Upgrading from a Lexus sedan to a boat-sized Mercedes Winnebago, Aaron’s training camp headquarters is on wheels. Anthony, who works full-time in medical sales, drives Aaron all throughout Southern California, San Jose, and Las Vegas, while using the vehicle as an office, cafeteria, and bedroom.

Putting a Lighter Emphasis on Sparring

It seems that Aaron understands the cautionary tale of fighters leaving their best performances in the gym. Despite having access to high caliber fighters like Khabib Nurmagomedov and the rest of the AKA wrecking machine, he has chosen to stay in Southern California and drill rigorously with a disparate league of experts, including Eddie Bravo and Freddie Roach.

Having competed so much in Pankration, boxing, and wrestling as a child, he enjoys the luxury of avoiding unnecessary brain trauma or leg injuries through hard sparring as an adult. Instead, his highest intensity work takes place in the strength & conditioning department with Sam Calavitta.

“Coach Cal”, a mathematics professor and owner of Treigning [sic] Lab in Yorba Linda, California, takes Pico through what could be dubbed as ‘lactic hell’. “The real work starts only once I’ve taken him to the point of full lactic acid build up.” Backed up by computers constantly running diagnostics on Pico’s performance, Coach Cal is confident that his training methods are what will clean up the sport from doping. “We’re closing in on the guys [performance levels] taking PEDs.”  

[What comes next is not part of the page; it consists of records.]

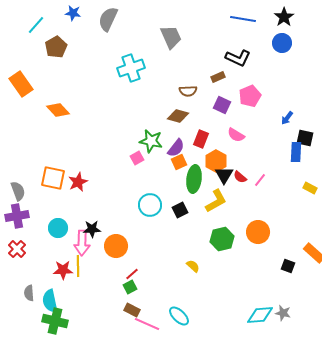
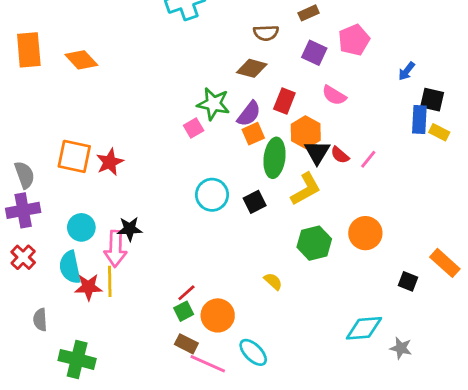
orange rectangle: (21, 84) -> (29, 50), moved, turned 30
yellow rectangle: (310, 188) -> (439, 132), moved
orange circle: (116, 246) -> (218, 315), moved
cyan semicircle: (50, 301) -> (70, 267), moved
cyan diamond: (260, 315) -> (364, 328), moved

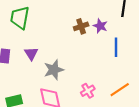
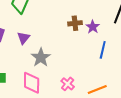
gray star: (54, 70) -> (41, 57), turned -30
pink cross: (88, 91) -> (68, 84), turned -32

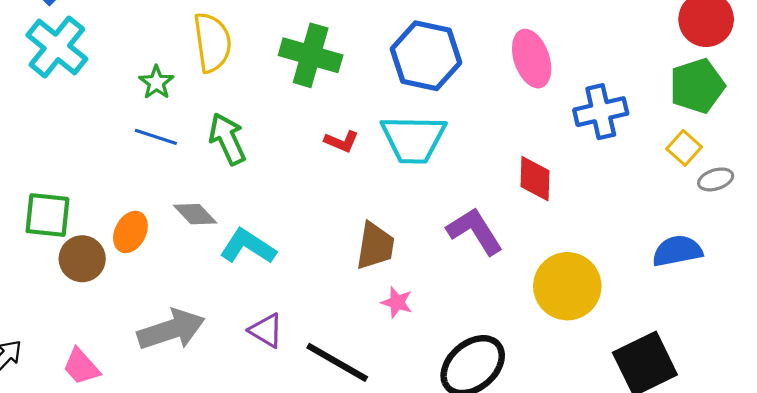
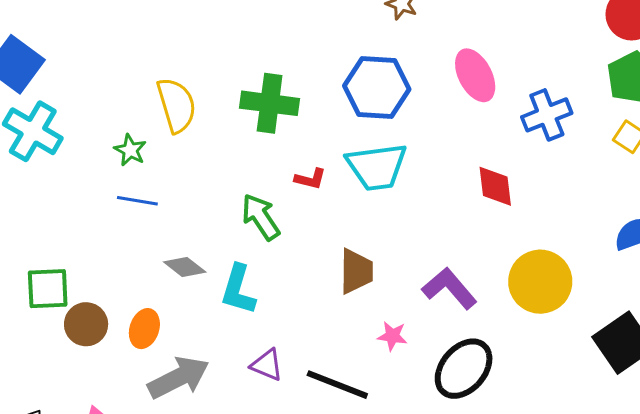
green arrow: (227, 139) -> (261, 217), moved
purple L-shape: (475, 231) -> (449, 288), moved
orange ellipse: (130, 232) -> (144, 329), moved
cyan L-shape: (248, 247) -> (238, 290), turned -98
pink star: (397, 302) -> (392, 336), moved

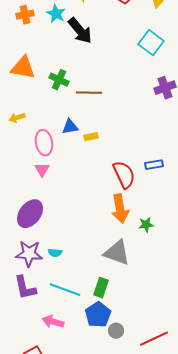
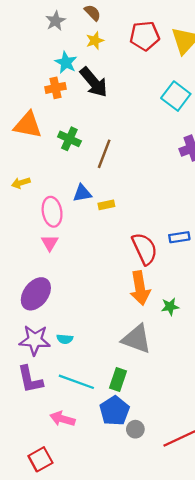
orange cross: (25, 15) -> (56, 88), moved
brown line: (89, 93) -> (104, 154), turned -70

‘Coach Cal’ pushing Pico and UFC veteran Jake Ellenberger through a balancing battle exercise

But the MMA Gods Are Consistently Unkind

With article after article hailing Aaron Pico as the most hyped MMA prospect of all time, Bellator and the Pico team surely made a strategic pick out of Zach Freeman.  But the 8-2 veteran has 5 submission wins and will likely make Pico prove himself on the ground.

That said, this examination of Aaron Pico’s fight preparation is all but a pre-victory lap. Tomorrow, Saturday June 24th at Madison Square, this nascent sport’s first purebred cage fighter (not martial artist) will step boldly toward the mantle of Michael Chandler. And soon enough, Conor McGregor.